The EAD-MUs are also distinguished by verified, well-calibrated detector responses, Dr. Dieckmann adds: “This extends to some 14 orders of magnitude for neutrons, not matched by any other wearable detector, plus sensitivity to electrons and the particle masses emitted by our Sun, from primary protons through to ion nuclei.”

The versions aboard Orion are larger than the ISS-flown EAD-MUs, because they are equipped with an automated measurement start system—triggered by the acceleration of the 111-m-tall SLS launcher as it leaves the ground—plus a larger battery to keep the devices running throughout the approximately 40 day duration of the Artemis mission. Their data will be retrieved after Orion’s splashdown.

ESA has established a Radiation Research Road Map spanning this decade, which includes the placing of an enhanced version of the EAD-MU system is due to be flown aboard the Gateway—a planned space station in lunar orbit—as part of a set of payloads called the ESA Radiation Sensor Array.
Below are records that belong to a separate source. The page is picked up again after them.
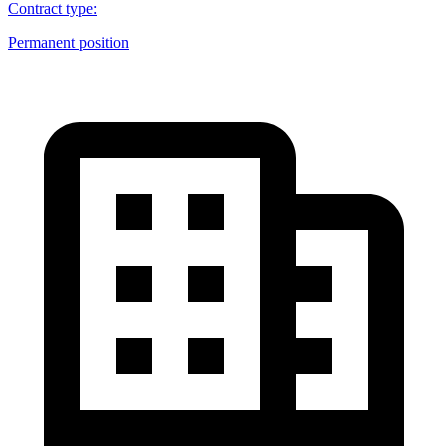
Contract type
:
Permanent position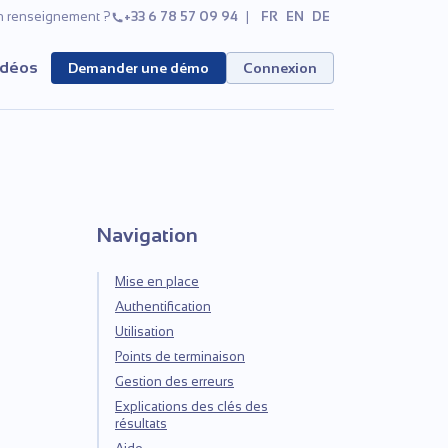
n renseignement ?
+33 6 78 57 09 94
FR
EN
DE
idéos
Demander une démo
Connexion
Navigation
Mise en place
Authentification
Utilisation
Points de terminaison
Gestion des erreurs
Explications des clés des
résultats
EAD development was supported through ESA’s General Support Technology Program, GSTP, which readies promising technology for space, led by Udo Becker. Dr. Dieckmann notes: “This marked the first time, thanks to Udo’s support, that this optional Agency program made such a complex development possible, with contributions from four Member States: Austria, Finland, Germany and Ireland.”